Ir a comprar ya se ha reducido a una obligación fastidiosa. Colas que rodean la manzana por la necesaria separación impuesta a los clientes y un silencio sepulcral en el interior. Se acabó la locura del papel higiénico, pero cada vez se compra más por impulso para regresar a casa y descubrir que nunca hubo antes tantas bandejas de pollo en la nevera. Al médico o la farmacia, mejor no arriesgarse. Y a trabajar, comienza a ser una fantasía. La City, el centro financiero de la ciudad, es un páramo de oficinas cerradas y calles vacías. Los restaurantes y las tiendas permanecen vetados. Todavía se puede comprar comida para llevar, sin pasar de la puerta, y hacerse con un pollo al curry es como acudir a por mercancía al mercado negro.

El canal de Little Venice, con sus barcos-vivienda

Westminster y los alrededores del Parlamento ya no acogen a los fanáticos pro y anti-Brexit. Se acabaron los desayunos o comidas de trabajo. Las entrevistas o conversaciones se reducen al teléfono, el correo electrónico o la videoconferencia. Los museos y teatros de esta ciudad se han llevado con ellos uno de los dos pulmones de Londres. La National Gallery parece un buque fantasma que flota sobre Trafalgar Square.

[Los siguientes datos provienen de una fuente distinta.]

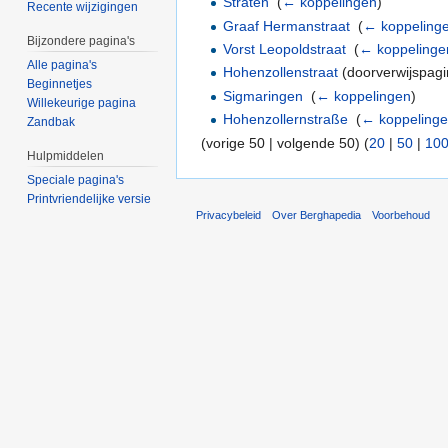
Straten
‎
(
← koppelingen
)
Recente wijzigingen
Graaf Hermanstraat
‎
(
← koppeling
Bijzondere pagina's
Vorst Leopoldstraat
‎
(
← koppelinge
Alle pagina's
Hohenzollenstraat
(doorverwijspagi
Beginnetjes
Sigmaringen
‎
(
← koppelingen
)
Willekeurige pagina
Hohenzollernstraße
‎
(
← koppeling
Zandbak
(vorige 50 | volgende 50) (
20
|
50
|
10
Hulpmiddelen
Speciale pagina's
Printvriendelijke versie
Privacybeleid
Over Berghapedia
Voorbehoud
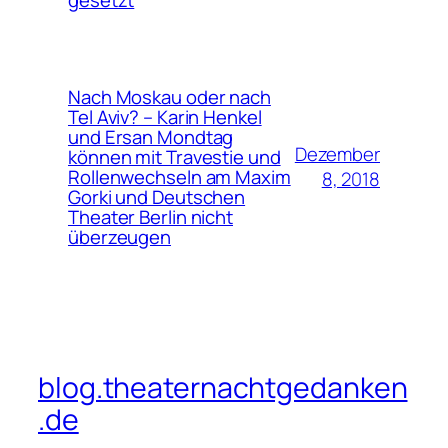
gesetzt
Nach Moskau oder nach
Tel Aviv? – Karin Henkel
und Ersan Mondtag
Dezember
können mit Travestie und
Rollenwechseln am Maxim
8, 2018
Gorki und Deutschen
Theater Berlin nicht
überzeugen
blog.theaternachtgedanken
.de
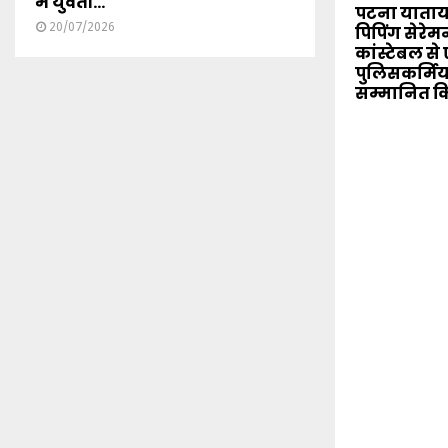
में युवती...
पटना याताया
20/07/2026
पिपिंग सेरे
कांस्टेबल स
पुलिसकर्मिय
सम्मानित क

Boris Johnson reaparece de vez en cuando en vídeos caseros grabados desde su confinamiento en Downing Street, que cuelga en Twitter. Empezó con aplomo, pero pronto cambió la corbata por un jersey de punto bajo la americana. Hasta que salió en camisa, más despeinado de lo habitual y con un aspecto desmejorado. En cuanto se supo que había dado positivo, el Gobierno se convirtió en dominó. Le siguió el ministro de Sanidad, Matt Hancock. Luego cayó la máxima autoridad médica del país, Chris Whitty. Cuando se supo que Dominic Cummings, el gurú estrella de Downing Street y defensor temprano de la olvidada ya “inmunidad de grupo”, por la que se pretendía el contagio masivo de la población para frenar el virus, también se encerraba en casa, más de uno no pudo evitar una sonrisa.

Siempre hay cada tarde un miembro del Gobierno y dos asesores médicos o científicos para comparecer ante la prensa y dar el parte. Pero de momento, la realidad desborda las promesas y previsiones. Johnson prometió 250.000 test diarios hace una semana. Su ministro arrancó titulares, este jueves, con la promesa de que serían más bien 100.000, y a finales de abril. Insisten en que se vencerá al virus, pero advierten de que la normalidad no volverá al menos en seis meses, y lo hará de modo gradual. Echo de menos viajar en metro y el caos del Zagros.